What needs to be done>
Images in the entries are to be skipped, and everything else is to be written out exactly.
######
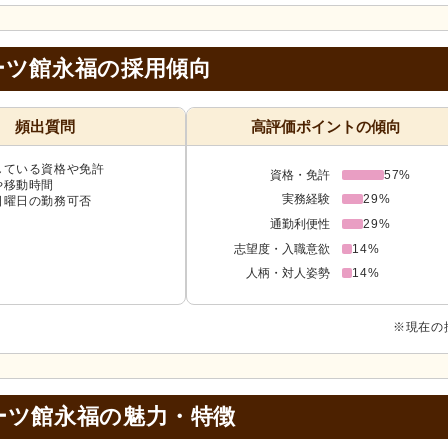
ーツ館永福の採用傾向
頻出質問
高評価ポイントの傾向
している資格や免許
資格・免許
57%
や移動時間
実務経験
29%
日曜日の勤務可否
通勤利便性
29%
志望度・入職意欲
14%
人柄・対人姿勢
14%
※現在の
ーツ館永福の
魅力・特徴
######
Result for this exercise>
ーツ館永福の採用傾向
頻出質問
高評価ポイントの傾向
している資格や免許
資格・免許
57%
や移動時間
実務経験
29%
日曜日の勤務可否
通勤利便性
29%
志望度・入職意欲
14%
人柄・対人姿勢
14%
※現在の
ーツ館永福の
魅力・特徴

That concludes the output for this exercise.